Small poll

Kostis Sagonas kostis@REDACTED
Thu Dec 11 11:47:02 CET 2003


I've sent the following at about 3:00 last night, but have not seen
it in the list yet.  I am re-sending it again; apologies if you get
it twice.

Kostis.

---------------------------------------------------------------------

Glad to receive so many responses.  Let me reply on a few of them.


 > On Wed, 10 Dec 2003, Vlad Dumitrescu wrote:
 > 
 > > > test(A) ->
 > > >     a + 42.
 > >
 > > For the "A vs a" problem, there is already a warning being issued. Possibly
 > > the full warnings options should be enabled by default?

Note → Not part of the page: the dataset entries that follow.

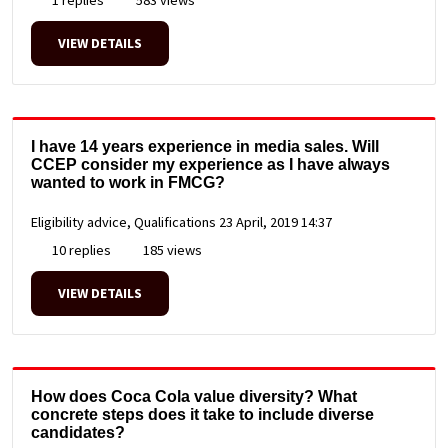
VIEW DETAILS
I have 14 years experience in media sales. Will
CCEP consider my experience as I have always
wanted to work in FMCG?
Eligibility advice, Qualifications
23 April, 2019 14:37
10 replies
185 views
VIEW DETAILS
How does Coca Cola value diversity? What
concrete steps does it take to include diverse
candidates?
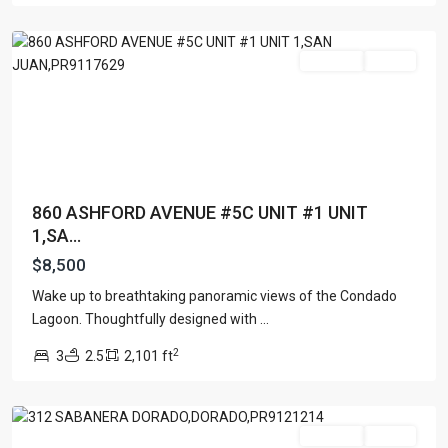
Juan
For Rent
Active
860 ASHFORD AVENUE #5C UNIT #1 UNIT
1,SA...
$8,500
Wake up to breathtaking panoramic views of the Condado
Lagoon. Thoughtfully designed with
...
2
3
2.5
2,101 ft
Dorado
For Rent
Active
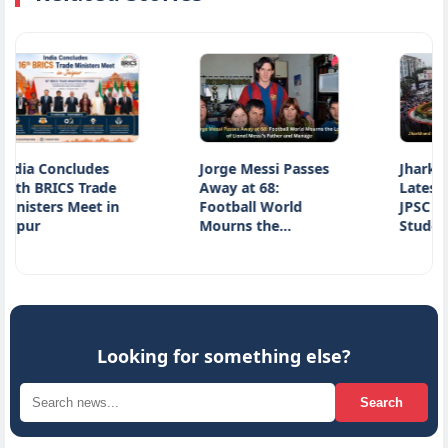
cludes
Jorge Messi Passes
Jharkhand Protes
 Trade
Away at 68:
Latest Update on
Meet in
Football World
JPSC Exam Row a
Mourns the…
Student…
Looking for something else?
Search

First of all, let's disconnect this thread from "unused_variables"
(although the warning **SHOULD** be turned on by default).  Let's
say that the program was:

 test(A) ->
         bar(A),
           a + 42.

 > > Since both a and 42 are constants, I feel it would be easy (besides useful)
 > > to be able to detect it at compile time. The operation should even be
 > > evaluated at compile time, IMHO.
 > 
 > Exactly. And if compile time evaluation fails, give compile time error
 > {badarith,....}.

Regardless of whether this is evaluated at compile time or not, there
are still three options as I wrote in my previous mail:

 1. the compiler happily compiles this program, but simply replaces
       a + 42 with a call to spit {badarith,....}
 2. generate a warning, but also byte code.
 3. the compiler refuses to compile such erroneous code.

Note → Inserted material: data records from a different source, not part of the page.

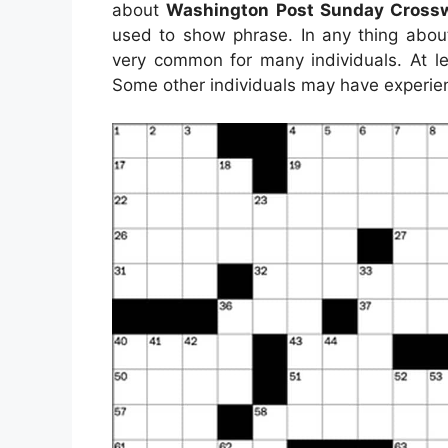
about
Washington Post Sunday Crossw
used to show phrase. In any thing abou
very common for many individuals. At le
Some other individuals may have experien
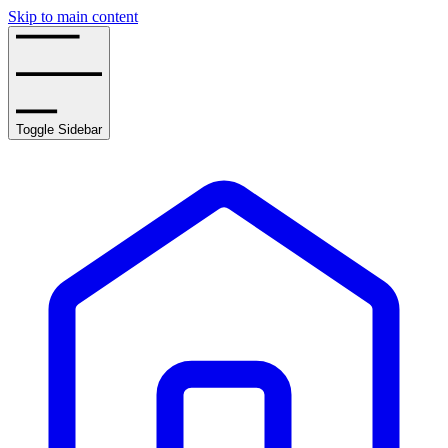
Skip to main content
Toggle Sidebar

I will try to make a case for 3 below.

Option 1, seems strange to me: The compiler has found out that a particular
evaluation will result in an error, but does not inform its user about it
and moreover generates more code (in terms of space) than that needed for
the expression "a + 42" (if the expression is statically evaluated to
badarith) or refuses to do work at compile time, leaving this work for
run-time (which is what the BEAM compiler currently does).

Option 2 on the surface seems a reasonable choice, but is it really ?
I claim that at least 90% of all such cases are programming errors.
As Taavi mentioned, if the programmer _really_ wants to generate an
error, there is throw() and the a + 42 can be its argument (either
as a string or as a tuple).  Seems much, much cleaner to me.

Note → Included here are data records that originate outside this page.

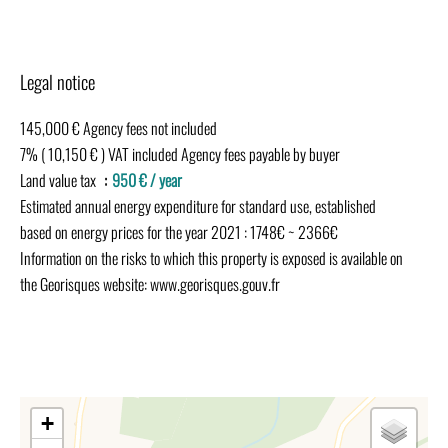
Legal notice
145,000 € Agency fees not included
7% ( 10,150 € ) VAT included Agency fees payable by buyer
Land value tax
950 € / year
Estimated annual energy expenditure for standard use, established
based on energy prices for the year 2021 : 1748€ ~ 2366€
Information on the risks to which this property is exposed is available on
the Georisques website: www.georisques.gouv.fr
+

Now let me tell you why I am interested in 3:

  In the context of generating native code, it is really a nuisance
  to have to handle all sorts of illegal combinations of arguments
  to "basic" primitives like "+".  Moreover, in the case of HiPE,
  because the compiler is (much) more sophisticated than the BEAM
  one, it actually discovers quite a lot more cases of such errors.
  Currently, we try our best to "immitate" the behaviour of the BEAM
  compiler, but in sleepless nights like this one, I keep wondering
  whether there should really be a limit to the level of naivety
  one pretends to show, or shouldn't there be?

  (Just in case it is not obvious, this is a more general issue,
   not just related to the simple "a+42" case I chose to illustrate
   my point.)

Cheers,
Kostis.

PS. I am curious whether Eric Newhuis could elaborate on:

       > But we presently rely on this behavior and do not
       > treat it as a warning.

    Exactly how do you "rely" on this?